Elcídio Bila |
I
Ficar em casa é um dos imperativos que assusta aqueles que não sabem se dar aos outros. Aqueles que têm a cultura de se esconder dentro de si, negando-se exposição ao outrem, de certeza, estão a definhar com esta medida que permite que os viventes do mesmo tecto se conheçam, finalmente, e que partilhem, entre si, os mais profundos sentimentos.
II
Quarentena. Ainda que uma medida pertinente e deveras necessária, ao mesmo tempo, serve de desculpa para aqueles que nunca puderam respeitar o "não" dos seus corações e se punham a ir onde não queriam e ver quem desdenham. Quando o período terminar, talvez, já estarão com voz audível o suficiente para não se prestar a desilusões que nunca conseguiram travar.
III
E não é que há tamanha e desmedida felicidade naqueles que os seus beijos e abraços sempre foram propriedades privadas. O coronavírus, sem retirar o mal que nos-é, só veio legitimar a antipatia e inflamar ainda mais o ego daqueles que celebram o distanciamento e a individualidade corporal.
IV
Que diabo agradável! Pânico à parte. Muita gente está a elevar o seu senso de leitor com esta medida que nos gruda do sofá como se de napas ou tecido nos tratasse. A guerra em ter os melhores títulos sobre à cabeceira, aliado aos melhores filmes e outros bocados de entretenimento faz-me antever um fim de quarentena com golpes certeiros contra a ignorância.
V
A fidelidade - esta variante ausente nos últimos tempos - parece que vai resignar a sua (in)disciplina ou, pelo menos, os infiéis vão deixar os seus apetites vagabundos em descanso total. Espero que na retoma dos golpes marandzistas e ataques jigologistas os alimentadores dessa febre tenham se dado por vencido e tenham feito as pazes com as suas dignidades.
VI
Está claro que a situação passou de preocupante para drástica, senão lamentável e horrivelmente gritante, com o desaparecimento físico do ícone Manu Dibango. Os que tinham um certo distanciamento com o coronavírus e, cruelmente, alimentavam-se de discursos que afastavam os negros do problema e a África desta crise devem ter começado a lavar as mãos a sério e repensado na frase mais famosa do mês: "não saia de casa”.

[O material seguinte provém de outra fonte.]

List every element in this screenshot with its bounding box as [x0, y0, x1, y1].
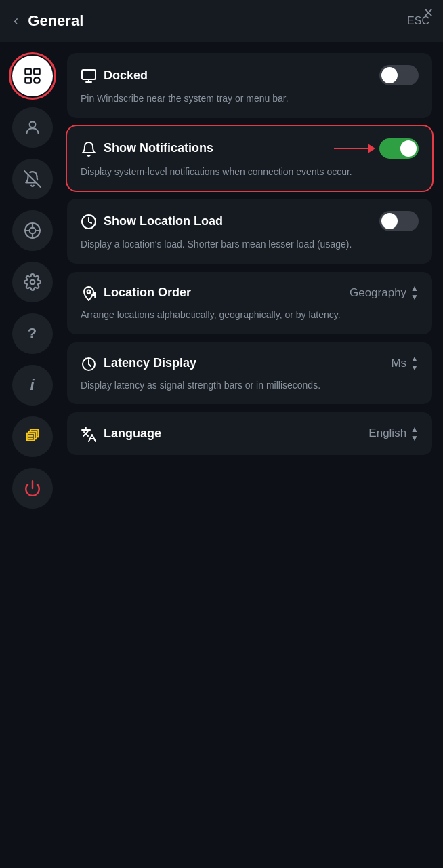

Juro, não sei o que é mais assustador: se a propagação do coronavírus ou o silêncio dos manos nos passeios da Baixa. É de uma profunda nostalgia circular pelas ruas onde quase todos te chamavam de chefe, boss, patrão e hoje passas invisível e sem poder para fazer charme a um vendedor de LCD. E o pior, a gota de água, é que não tens com quem dividir essa dor, pois não podes sair de casa e nem receber ninguém.
VIII
Os bares, agora sim, de verdade, têm os seus melhores clientes. Se havia quem tivesse dúvida do cliente verdadeiramente assíduo e que tivesse o local como sua casa, agora, definitivamente, o imbróglio está resolvido. Arriscar copos e outros talheres, as cadeiras e mesa de um bar, hoje em dia, é uma declaração vivaz de amor pelo álcool e uma afirmativa desvinculação ao seu lar.
IX
Já está quase no fim esta odisseia, mas, antes de me libertar deste papo, o importante é começar a reaprender cada papo que terei com os que estão amavelmente felizes por me terem distante. Sim, este é um momento de reflexão, para não mais ferirmos quem amamos por nunca escolher as melhores palavras. Que o silêncio, sobretudo do olhar, nos eduque.
X
Nunca pensei, sinceramente, que lavaria tanto nas mãos em minha vida. Há vezes que tenho vontade de entrar num sítio, mas desisto logo que vejo uma bacia e sabão. É que é tanta água durante o dia, por qualquer movimento, que às nossas mãos estão a humilhar o nosso corpo e, sobretudo, o nosso cérebro que anda sempre, mais sempre, sujo.